The Times added that Braman will be subsidizing Rubio’s presidential campaign with at least $10 million in cash, and that Rubio has used his positions in government to ensure that the “money has flowed both ways” as Braman’s pet projects get funding from taxpayers.

“Even in an era dominated by super-wealthy donors, Mr. Braman stands out, given how integral he has been not only to Mr. Rubio’s political aspirations but also to his personal finances,” the Times wrote.

These revelations will continue to irk Rubio moving forward, as he tries to vault past his work for the donor class in pushing the Senate’s “Gang of Eight” amnesty bill. While Rubio now says he wouldn’t back a “comprehensive” immigration bill, he and his aides have frequently confirmed he supports all the same policies in exactly the same order as the Gang of Eight bill would have done. He still supports amnesty of some sort for some illegal aliens, he would back granting so-called “DREAMer” illegal aliens—recipients of President Barack Obama’s first executive amnesty, the Deferred Action for Childhood Arrivals (DACA) program legislative amnesty before the border is secured—and he wouldn’t a required a verifiably secured border or implemented interior enforcement before either the wider legislative amnesty or the massive increase in legal immigration that he wants begin.

In fact, last week, Clinton came out in support of some immigration policies that Rubio apparently backs—meaning there is now no official difference between Bush, Clinton or Rubio on one of the biggest policy areas that will dominate the 2016 election cycle.

“If Congress continues to refuse to act, as president I would do everything possible under the law to go even further,” Clinton said in Las Vegas.

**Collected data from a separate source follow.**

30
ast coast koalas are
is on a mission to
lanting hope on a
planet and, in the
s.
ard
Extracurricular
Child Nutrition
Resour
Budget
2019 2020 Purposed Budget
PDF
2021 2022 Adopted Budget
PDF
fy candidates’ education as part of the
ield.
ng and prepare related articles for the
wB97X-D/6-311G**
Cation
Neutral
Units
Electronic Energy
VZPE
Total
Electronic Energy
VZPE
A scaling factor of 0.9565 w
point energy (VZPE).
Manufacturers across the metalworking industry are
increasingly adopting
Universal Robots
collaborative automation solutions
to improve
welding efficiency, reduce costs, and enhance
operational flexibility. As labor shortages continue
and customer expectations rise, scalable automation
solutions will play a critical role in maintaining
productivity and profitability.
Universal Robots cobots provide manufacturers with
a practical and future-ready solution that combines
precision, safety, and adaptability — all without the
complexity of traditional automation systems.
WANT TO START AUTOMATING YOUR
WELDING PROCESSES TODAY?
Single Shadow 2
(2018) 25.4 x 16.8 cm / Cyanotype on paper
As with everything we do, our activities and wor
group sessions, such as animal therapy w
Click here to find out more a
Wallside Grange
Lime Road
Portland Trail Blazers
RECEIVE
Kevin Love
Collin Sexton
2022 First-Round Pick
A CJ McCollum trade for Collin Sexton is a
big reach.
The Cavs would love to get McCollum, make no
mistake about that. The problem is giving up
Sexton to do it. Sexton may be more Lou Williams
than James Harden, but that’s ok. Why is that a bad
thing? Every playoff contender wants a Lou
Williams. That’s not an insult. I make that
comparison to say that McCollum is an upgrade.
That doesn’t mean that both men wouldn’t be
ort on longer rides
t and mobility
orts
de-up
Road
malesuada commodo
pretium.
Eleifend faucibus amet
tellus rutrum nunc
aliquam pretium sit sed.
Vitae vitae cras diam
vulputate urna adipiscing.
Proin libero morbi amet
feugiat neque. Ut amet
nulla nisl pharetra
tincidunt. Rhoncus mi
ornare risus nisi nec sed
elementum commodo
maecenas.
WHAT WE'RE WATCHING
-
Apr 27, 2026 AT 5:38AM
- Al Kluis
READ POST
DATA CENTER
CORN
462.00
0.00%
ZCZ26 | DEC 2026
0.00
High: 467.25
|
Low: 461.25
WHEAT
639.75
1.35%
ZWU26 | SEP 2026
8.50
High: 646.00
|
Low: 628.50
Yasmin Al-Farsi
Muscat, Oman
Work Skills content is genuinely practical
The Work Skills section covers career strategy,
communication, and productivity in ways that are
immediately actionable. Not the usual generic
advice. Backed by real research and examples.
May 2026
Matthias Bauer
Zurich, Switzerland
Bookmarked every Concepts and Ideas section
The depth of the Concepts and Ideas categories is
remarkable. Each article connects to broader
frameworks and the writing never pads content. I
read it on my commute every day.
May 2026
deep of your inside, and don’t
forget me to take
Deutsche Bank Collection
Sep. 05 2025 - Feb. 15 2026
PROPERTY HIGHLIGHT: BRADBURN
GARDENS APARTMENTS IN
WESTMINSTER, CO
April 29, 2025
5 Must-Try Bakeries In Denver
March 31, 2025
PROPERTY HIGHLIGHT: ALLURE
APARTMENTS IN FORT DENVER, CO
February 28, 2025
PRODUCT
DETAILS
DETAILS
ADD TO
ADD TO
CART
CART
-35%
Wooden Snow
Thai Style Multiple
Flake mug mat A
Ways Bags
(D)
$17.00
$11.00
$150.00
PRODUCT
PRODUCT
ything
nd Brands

Both Jeb Bush and Rubio have said also they wouldn’t revoke the executive amnesty status that Obama’s actions have provided to illegal aliens if they were elected president.

A Rubio adviser, Whit Ayres, is quoted in Agence-France Presse wire as attacking Clinton as “running even further to the left than Barack Obama.”

“Executive actions on immigration are exactly the wrong way to solve a broken immigration system. If anything we need more bipartisan approaches to addressing a broken system, not declarations of unilateral action,” Ayres said.

Policy-wise, however, Bush, Clinton and Rubio don’t sound all that far apart.

“Under current law, permanent residence is first step towards citizenship. We wouldn’t change that,” Rubio’s spokesman Alex Conant told Yahoo News when asked last week if Rubio’s position is that legal status would eventually turn into citizenship for illegal aliens if such status were granted.

That’s exactly what Clinton believes.

“When they talk about legal status, that is code for second class status,” Clinton said of Republicans who don’t want to grant citizenship immediately to the illegal aliens they’d amnesty.